Феликс придвинулся ближе.
— Я воспользуюсь образом, — начал он с тонкой улыбкой. — Представь себе, что ты взбираешься по крутой горной тропинке. Она прихотливо извивается и петляет, и ты никогда не знаешь, что тебя ждет за следующим поворотом, то ли райский уголок, то ли бездна. Заранее никогда не знаешь. — Он умолк и затянулся сигаретой. — Но, как бы там ни было, поднимаешься все выше, и воздух становится все разреженней. — Он снова затянулся.

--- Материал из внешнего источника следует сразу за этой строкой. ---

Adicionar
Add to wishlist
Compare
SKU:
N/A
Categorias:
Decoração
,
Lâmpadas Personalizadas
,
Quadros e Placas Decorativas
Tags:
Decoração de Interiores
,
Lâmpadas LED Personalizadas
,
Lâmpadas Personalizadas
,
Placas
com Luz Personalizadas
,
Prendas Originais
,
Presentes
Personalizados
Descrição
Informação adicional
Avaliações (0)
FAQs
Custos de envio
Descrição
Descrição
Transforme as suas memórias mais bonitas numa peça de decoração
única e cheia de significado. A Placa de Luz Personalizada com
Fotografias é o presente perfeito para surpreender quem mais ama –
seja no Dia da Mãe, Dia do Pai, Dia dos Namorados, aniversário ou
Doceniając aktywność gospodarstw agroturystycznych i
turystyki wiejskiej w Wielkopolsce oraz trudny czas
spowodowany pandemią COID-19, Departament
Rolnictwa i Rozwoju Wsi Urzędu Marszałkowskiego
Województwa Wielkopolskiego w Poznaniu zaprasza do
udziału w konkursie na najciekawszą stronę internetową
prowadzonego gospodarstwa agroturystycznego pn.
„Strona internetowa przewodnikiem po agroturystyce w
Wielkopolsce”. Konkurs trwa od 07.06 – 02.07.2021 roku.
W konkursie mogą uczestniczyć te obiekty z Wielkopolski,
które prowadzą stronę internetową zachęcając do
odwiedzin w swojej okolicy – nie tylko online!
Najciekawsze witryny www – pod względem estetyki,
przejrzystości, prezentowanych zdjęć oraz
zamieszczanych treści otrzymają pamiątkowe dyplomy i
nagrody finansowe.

Теперь он сидел так близко, что Томас слышал его дыхание и видел, как пульсирует огонек его сигареты. Вот он сделал глубокую затяжку, вот он выпустил дым двумя тонкими струйками через ноздри. — На последнем крутом участке пути сознание мутится, — продолжал он, — в глазах туман, земля под ногами колеблется. И вдруг…

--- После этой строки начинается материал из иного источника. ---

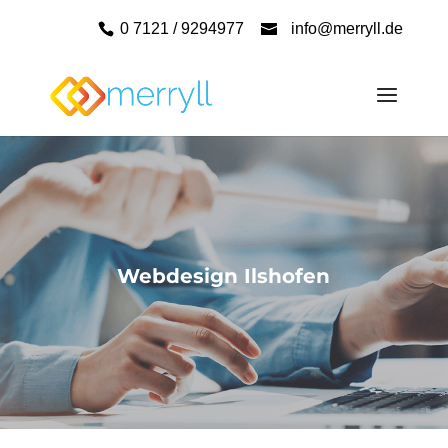
0 7121 / 9294977
info@merryll.de
Webdesign Ilshofen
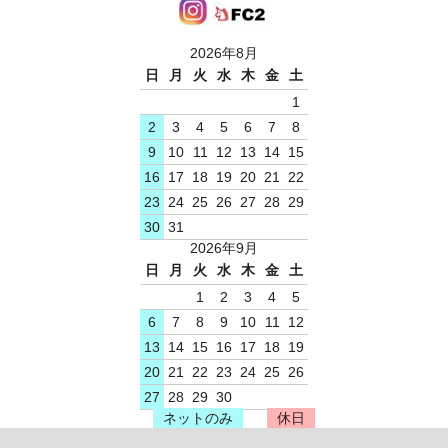
2026年8月
日
月
火
水
木
金
土
1
2
3
4
5
6
7
8
9
10
11
12
13
14
15
16
17
18
19
20
21
22
23
24
25
26
27
28
29
30
31
2026年9月
日
月
火
水
木
金
土
1
2
3
4
5
6
7
8
9
10
11
12
13
14
15
16
17
18
19
20
21
22
23
24
25
26
27
28
29
30
ネットのみ
休日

— …вдруг ты оказываешься на вершине, и тебе открывается небо, — перебил его Томас. — Глубоко внизу лежит земля с ее горами, равнинами, лесами, и ты слышишь голос, который говорит: взгляни, все это будет твое, если ты упадешь и… нет, если ты бросишься отсюда вниз, и пусть ангелы твои… — Он поднял стакан и увидел, как жемчужные цепочки воздушных пузырьков ползут вверх. За стаканом он различил искаженные черты докторской физиономии, а за ней, позади нее… Это что же за демон заявляет о себе, неся этот путаный вздор? — подумал он и в тот же миг услышал голос Феликса.
— …путаный и туманный метафизический вздор. Я просто воспользовался образом, чтобы ты понял, какие чувства испытывает нормальный мужчина при достижении совершенной эротической кульминации после обстоятельной подготовки.
— Isn't that a religious feeling [19]?! — сказал Томас. — Вся земля сотрясается под действием ужасающей мужской силы. Или это состояние пантеистического экстаза? Мистическое слияние с материнским лоном жизни?
— Мистическая пантеистическая трансцендентная ахинея, — сказал доктор. — Да ничего подобного, это — плотское вожделение в его наивысшей потенции. Все инстинкты и влечения плоти, все ликование и весь ужас, слившиеся в едином консонансе, — неподдельное физическое наслаждение, вдвойне сладостное оттого, что делишь его с существом противоположного пола. Одариваешь им другого и одновременно сам получаешь его в дар. Это ли не возможность максимально приблизиться к тому состоянию, которое верующие именуют блаженством? — вопросил он и сделал паузу, короткий перекур. — Если бы я сам веровал в Бога, я бы воззвал к нему, моля ниспослать мне смерть от разрыва сердца имен-до в этот миг. — Он вобрал дым в бронхи и задержал его, прежде чем выдохнуть через ноздри. — При чем же тут цинизм или какие-то христианско-пуританские страхи перед преисподней? — сказал он. — А если уж вешать в экстатическом бреду, то я бы сказал, что в это мгновение любишь не одну, а всех женщин, весь женский род как таковой. — Он снова втянул в себя дым. — Молодых и старых, больших и маленьких, толстых и тонких… — (Сейчас у него пепел упадет, подумал Томас, следя за тем, как пунцовый огонек, освещающий узкую излучину в уголке рта, пожирает табак и бумагу.) — …белых, смуглых и черных, девочек и старух… — (Пепел все не падал. «Вирджиния», подумал Томас, принюхиваясь к запаху сигареты, и как это Габриэль ухитрился организовать английские сигареты с вирджинским табаком? Из-за дымовой завесы до него долетал аромат мужского туалетного мыла или одеколона, а дальше, за этим ароматом…) — …ненасытных нимф и невинных стыдливых девственниц.
— О, девственницы, — сказал Томас, улыбаясь своему стакану, — вечно юные старые бесстыжие невинные нимфомански ненасытные целомудренно-фригидные полудевственницы… — Кто же скрывается за этими ритуально-сексуальными словесами? — подумал он.